Note that as a means for obtaining the thrust force f, the first
A taper may be provided on the cam portion 7a side of the brake member 7. However, the first brake member 7
It is necessary to increase the thickness, strength, etc. of the cam portion 7a. Therefore, it is better to provide the pawl 2b of the drive gear 2 with a taper as in the above embodiment, which increases the strength and
It is preferable in terms of manufacturing and the like.

[5] Effects of the invention As explained above, according to the hub clutch of the invention, when the clutch is engaged, thrust force is applied to the brake member driven by the drive gear in a direction that reduces sliding friction with the fixed system. A taper is provided to reduce brake component wear.
Durability and reliability can be improved.

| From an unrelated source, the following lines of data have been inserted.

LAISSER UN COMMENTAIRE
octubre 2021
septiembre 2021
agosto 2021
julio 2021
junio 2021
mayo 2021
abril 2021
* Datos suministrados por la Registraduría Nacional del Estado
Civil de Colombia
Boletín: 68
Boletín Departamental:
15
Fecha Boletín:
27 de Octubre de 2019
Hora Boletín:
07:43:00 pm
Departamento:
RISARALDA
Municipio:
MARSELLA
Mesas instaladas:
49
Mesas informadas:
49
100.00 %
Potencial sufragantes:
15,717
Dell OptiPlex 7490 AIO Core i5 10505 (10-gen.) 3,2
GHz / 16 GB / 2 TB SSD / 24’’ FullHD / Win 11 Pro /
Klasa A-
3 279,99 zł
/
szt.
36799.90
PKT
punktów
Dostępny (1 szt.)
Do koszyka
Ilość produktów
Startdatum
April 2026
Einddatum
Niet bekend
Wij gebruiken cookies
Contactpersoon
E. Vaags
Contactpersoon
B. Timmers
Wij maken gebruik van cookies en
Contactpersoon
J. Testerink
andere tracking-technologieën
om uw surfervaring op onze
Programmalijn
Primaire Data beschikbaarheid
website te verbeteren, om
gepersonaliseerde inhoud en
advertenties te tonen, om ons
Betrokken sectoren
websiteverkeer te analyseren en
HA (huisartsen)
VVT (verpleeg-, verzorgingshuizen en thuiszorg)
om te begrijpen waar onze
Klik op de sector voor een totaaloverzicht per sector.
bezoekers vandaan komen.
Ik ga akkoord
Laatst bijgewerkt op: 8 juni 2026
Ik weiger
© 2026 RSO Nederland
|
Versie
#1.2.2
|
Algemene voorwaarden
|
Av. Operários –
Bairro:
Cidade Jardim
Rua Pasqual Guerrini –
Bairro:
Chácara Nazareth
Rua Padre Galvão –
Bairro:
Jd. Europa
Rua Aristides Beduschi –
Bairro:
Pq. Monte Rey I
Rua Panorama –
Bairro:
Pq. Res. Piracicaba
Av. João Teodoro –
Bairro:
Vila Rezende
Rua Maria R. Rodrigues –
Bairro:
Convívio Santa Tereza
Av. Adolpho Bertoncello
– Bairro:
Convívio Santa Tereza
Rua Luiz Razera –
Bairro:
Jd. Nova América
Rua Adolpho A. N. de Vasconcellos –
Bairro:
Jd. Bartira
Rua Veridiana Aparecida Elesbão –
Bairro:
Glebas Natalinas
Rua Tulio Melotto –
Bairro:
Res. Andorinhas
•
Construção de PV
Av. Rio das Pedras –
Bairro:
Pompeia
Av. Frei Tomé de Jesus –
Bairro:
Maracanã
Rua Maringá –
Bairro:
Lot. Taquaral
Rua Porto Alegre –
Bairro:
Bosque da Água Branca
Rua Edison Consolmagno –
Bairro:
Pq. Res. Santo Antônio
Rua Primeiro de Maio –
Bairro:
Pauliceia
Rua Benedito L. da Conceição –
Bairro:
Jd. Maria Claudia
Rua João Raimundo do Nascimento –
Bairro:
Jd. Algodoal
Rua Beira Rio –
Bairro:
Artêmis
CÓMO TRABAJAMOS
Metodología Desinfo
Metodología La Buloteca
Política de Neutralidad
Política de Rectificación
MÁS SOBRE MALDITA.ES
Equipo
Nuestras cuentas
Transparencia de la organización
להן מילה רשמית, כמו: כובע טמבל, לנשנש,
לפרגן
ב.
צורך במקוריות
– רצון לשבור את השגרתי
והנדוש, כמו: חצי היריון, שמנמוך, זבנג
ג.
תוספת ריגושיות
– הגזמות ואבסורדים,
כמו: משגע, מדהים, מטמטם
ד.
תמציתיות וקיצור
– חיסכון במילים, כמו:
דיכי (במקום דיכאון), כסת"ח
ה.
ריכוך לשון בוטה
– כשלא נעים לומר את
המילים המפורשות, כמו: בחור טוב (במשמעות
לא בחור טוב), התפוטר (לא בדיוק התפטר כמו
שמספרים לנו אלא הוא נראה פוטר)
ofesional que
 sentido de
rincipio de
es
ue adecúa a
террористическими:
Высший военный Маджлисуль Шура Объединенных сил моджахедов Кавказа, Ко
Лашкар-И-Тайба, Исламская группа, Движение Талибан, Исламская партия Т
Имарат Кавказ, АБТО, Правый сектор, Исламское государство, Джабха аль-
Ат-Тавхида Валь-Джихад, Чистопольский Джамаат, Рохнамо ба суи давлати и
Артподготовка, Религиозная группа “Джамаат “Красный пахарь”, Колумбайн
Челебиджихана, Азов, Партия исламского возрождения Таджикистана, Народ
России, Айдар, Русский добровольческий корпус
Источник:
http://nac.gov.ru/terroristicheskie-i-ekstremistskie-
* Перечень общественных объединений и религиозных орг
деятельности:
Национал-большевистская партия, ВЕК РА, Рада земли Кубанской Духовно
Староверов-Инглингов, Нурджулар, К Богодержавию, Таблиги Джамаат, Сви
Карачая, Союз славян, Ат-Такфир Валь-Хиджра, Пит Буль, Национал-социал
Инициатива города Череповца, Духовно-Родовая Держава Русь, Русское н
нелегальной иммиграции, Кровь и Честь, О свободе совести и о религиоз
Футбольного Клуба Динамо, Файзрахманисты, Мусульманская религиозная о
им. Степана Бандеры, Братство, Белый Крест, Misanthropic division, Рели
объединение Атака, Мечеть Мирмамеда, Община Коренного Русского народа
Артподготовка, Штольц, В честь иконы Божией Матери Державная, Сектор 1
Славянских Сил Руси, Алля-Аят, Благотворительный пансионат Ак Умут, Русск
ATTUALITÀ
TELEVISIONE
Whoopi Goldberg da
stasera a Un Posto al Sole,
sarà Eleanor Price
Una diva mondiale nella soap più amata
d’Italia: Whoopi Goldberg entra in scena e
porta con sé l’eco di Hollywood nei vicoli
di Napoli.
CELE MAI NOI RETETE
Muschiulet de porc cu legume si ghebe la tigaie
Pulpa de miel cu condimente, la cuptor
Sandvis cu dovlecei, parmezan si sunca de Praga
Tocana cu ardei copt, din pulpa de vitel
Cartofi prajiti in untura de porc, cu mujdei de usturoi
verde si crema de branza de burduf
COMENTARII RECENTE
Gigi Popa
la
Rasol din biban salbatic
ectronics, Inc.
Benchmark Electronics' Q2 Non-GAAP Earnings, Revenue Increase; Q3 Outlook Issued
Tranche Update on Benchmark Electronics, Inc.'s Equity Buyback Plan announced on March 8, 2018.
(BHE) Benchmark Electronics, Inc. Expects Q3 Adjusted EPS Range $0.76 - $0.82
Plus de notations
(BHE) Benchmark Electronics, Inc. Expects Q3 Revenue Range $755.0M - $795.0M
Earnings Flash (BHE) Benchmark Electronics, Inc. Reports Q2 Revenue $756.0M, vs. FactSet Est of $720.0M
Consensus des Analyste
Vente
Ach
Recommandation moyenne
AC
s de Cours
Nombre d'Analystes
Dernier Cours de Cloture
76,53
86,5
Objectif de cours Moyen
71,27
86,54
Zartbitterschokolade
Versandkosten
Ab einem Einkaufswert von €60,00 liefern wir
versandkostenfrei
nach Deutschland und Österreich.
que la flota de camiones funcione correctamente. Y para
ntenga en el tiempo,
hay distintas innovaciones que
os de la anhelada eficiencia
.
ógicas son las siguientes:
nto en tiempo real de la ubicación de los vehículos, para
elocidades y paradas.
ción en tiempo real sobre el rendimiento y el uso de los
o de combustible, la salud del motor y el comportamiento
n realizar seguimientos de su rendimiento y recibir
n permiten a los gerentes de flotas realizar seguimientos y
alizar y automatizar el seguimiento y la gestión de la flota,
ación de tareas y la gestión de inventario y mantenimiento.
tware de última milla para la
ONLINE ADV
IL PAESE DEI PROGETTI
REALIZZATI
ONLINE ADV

[Brief explanation of the drawing]

1 to 4 are explanatory diagrams of the configuration of a conventional hub/clutch, where FIG. 1A shows a two-wheel drive state (clutch off state), and FIG. Figure 2A is a cross-sectional view of Figure 1A, Figure 2B is an explanatory diagram of the clutch-off state, Figure 3A is a cross-sectional view of Figure 1B, Figure 3A is a cross-sectional view of Figure 1B, Figure B is an explanatory diagram of the clutch-on state, Figure 4A is a perspective view of the drive gear, Figure 4B is an explanatory diagram of the operation of the drive gear, and Figure 5A is a diagram of the drive gear according to an embodiment of the present invention. A perspective view, and FIG. 5B is an explanatory diagram of the operation of FIG. 5A. Explanation of symbols 1... Drive shaft, 2... Drive gear, 2b... Brake release pawl, 3... Slide gear, 4... Housing, 5... Cam, 6... Retainer, 6a, 6b... Cam part, 7... First brake member , 7a, 7b...cam part, 8...second brake member, 10...elastic member, 14...first coil spring, 1
5...Second coil spring.

Claims (1)

[Claims for Utility Model Registration] A sliding surface that comes into contact with a fixed system due to elastic force, and a thrust force generated by the driving force of a drive shaft, and a braking force that increases based on the friction of the sliding surface. A brake member has a cam portion that generates a cam, and a thrust force based on the braking force and the driving force of the drive shaft engages the clutch against the elastic member, and when the drive shaft is released, the clutch is released from the hub. The drive gear is provided with a cam mechanism that releases the clutch connection based on the elastic force of the elastic member and the contact of the sliding surface when the clutch is rotated in a direction opposite to that at the time of connection, and the brake member is spline connected to the drive shaft. an engaging cam that is driven by engaging with a brake release pawl provided at the clutch when the clutch is engaged; and when the engaging cam and the brake release pawl engage when the clutch is engaged, the elasticity of the sliding surface is reduced. A hub clutch that engages through a tapered surface that generates a thrust force in a direction that reduces friction caused by force.